### Exercise brief
Within the records, which lines hold the string "nhạc"? Report each one by copying it.

### Saved entries
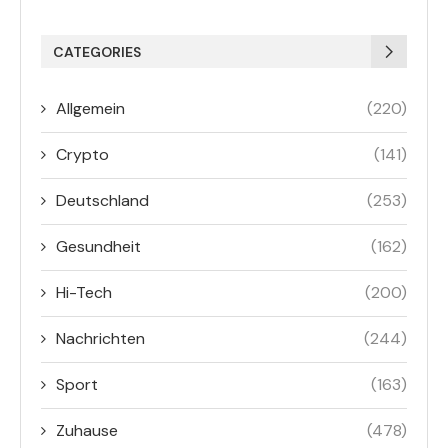
CATEGORIES
Allgemein
(220)
Crypto
(141)
Deutschland
(253)
Gesundheit
(162)
Hi-Tech
(200)
Nachrichten
(244)
Sport
(163)
Zuhause
(478)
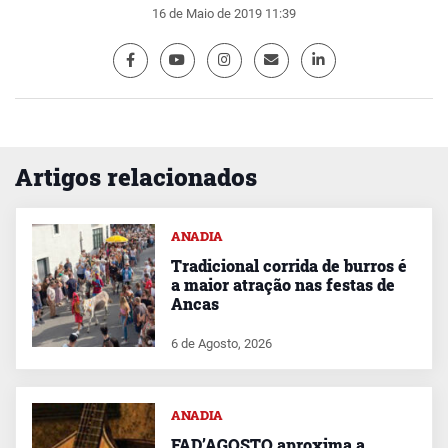
16 de Maio de 2019 11:39
Artigos relacionados
ANADIA
Tradicional corrida de burros é
a maior atração nas festas de
Ancas
6 de Agosto, 2026
ANADIA
FAD’AGOSTO aproxima a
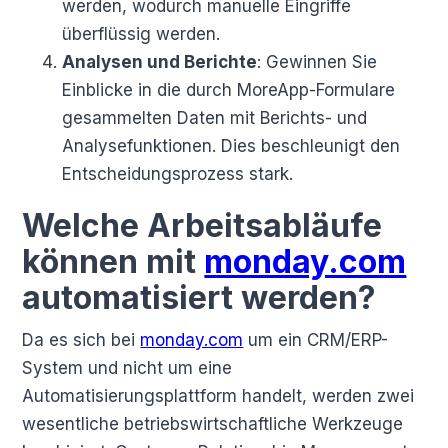
werden, wodurch manuelle Eingriffe
überflüssig werden.
Analysen und Berichte
: Gewinnen Sie
Einblicke in die durch MoreApp-Formulare
gesammelten Daten mit Berichts- und
Analysefunktionen. Dies beschleunigt den
Entscheidungsprozess stark.
Welche Arbeitsabläufe
können mit
monday.com
automatisiert werden?
Da es sich bei
monday.com
um ein CRM/ERP-
System und nicht um eine
Automatisierungsplattform handelt, werden zwei
wesentliche betriebswirtschaftliche Werkzeuge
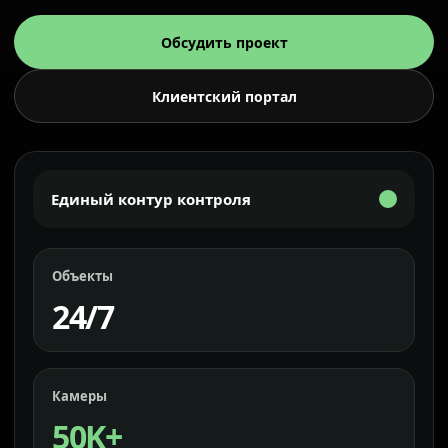
Обсудить проект
Клиентский портал
Единый контур контроля
Объекты
24/7
Камеры
50K+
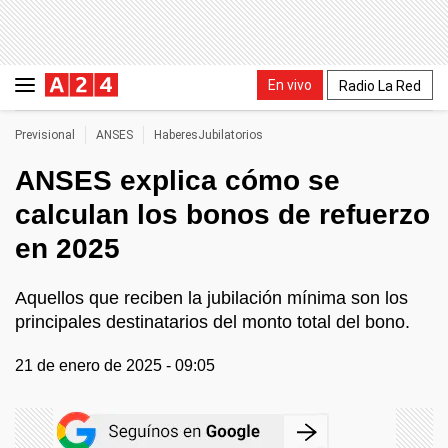
En vivo
Radio La Red
Previsional
ANSES
HaberesJubilatorios
ANSES explica cómo se
calculan los bonos de refuerzo
en 2025
Aquellos que reciben la jubilación mínima son los
principales destinatarios del monto total del bono.
21 de enero de 2025 - 09:05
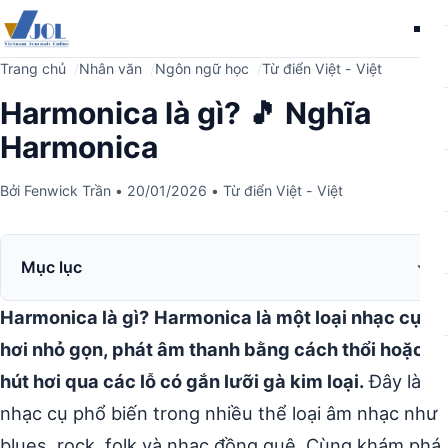
Me
Trang chủ
Nhân văn
Ngôn ngữ học
Từ điển Việt - Việt
Harmonica là gì? 🎵 Nghĩa
Harmonica
Bởi
Fenwick Trần
•
20/01/2026
•
Từ điển Việt - Việt
Mục lục
Harmonica là gì?
Harmonica là một loại nhạc cụ
hơi nhỏ gọn, phát âm thanh bằng cách thổi hoặc
hút hơi qua các lỗ có gắn lưỡi gà kim loại.
Đây là
nhạc cụ phổ biến trong nhiều thể loại âm nhạc như
blues, rock, folk và nhạc đồng quê. Cùng khám phá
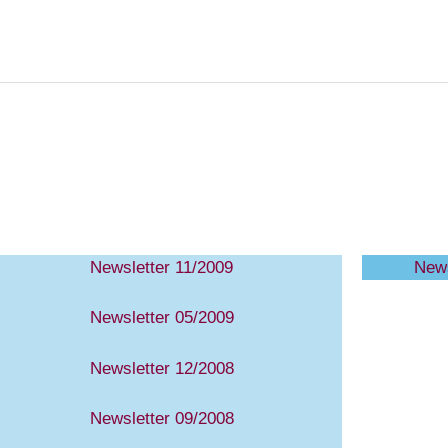
Newsletter 11/2009
News
Newsletter 05/2009
Newsletter 12/2008
Newsletter 09/2008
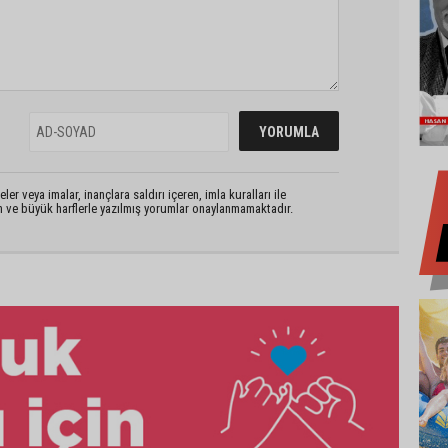
er veya imalar, inançlara saldırı içeren, imla kuralları ile
n ve büyük harflerle yazılmış yorumlar onaylanmamaktadır.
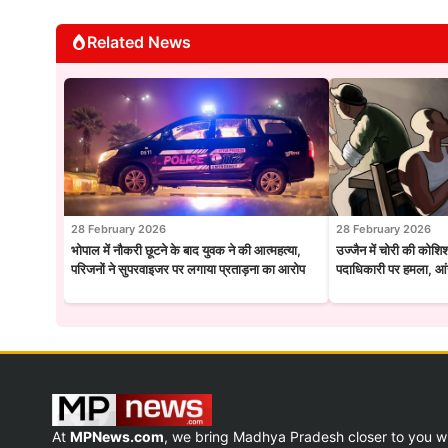
Related News
28 February 2026
28 February 2026
भोपाल में नौकरी छूटने के बाद युवक ने की आत्महत्या,
उज्जैन में चोरी की कोशि
परिजनों ने सुपरवाइजर पर लगाया प्रताड़ना का आरोप
पदाधिकारी पर हमला, आंख
At
MPNews.com
, we bring Madhya Pradesh closer to you w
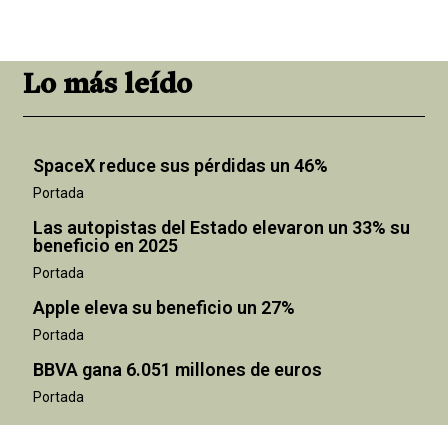
Lo más leído
SpaceX reduce sus pérdidas un 46%
Portada
Las autopistas del Estado elevaron un 33% su
beneficio en 2025
Portada
Apple eleva su beneficio un 27%
Portada
BBVA gana 6.051 millones de euros
Portada
"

### The completed task
Harmonica là một loại nhạc cụ
nhạc cụ phổ biến trong nhiều thể loại âm nhạc như
blues, rock, folk và nhạc đồng quê. Cùng khám phá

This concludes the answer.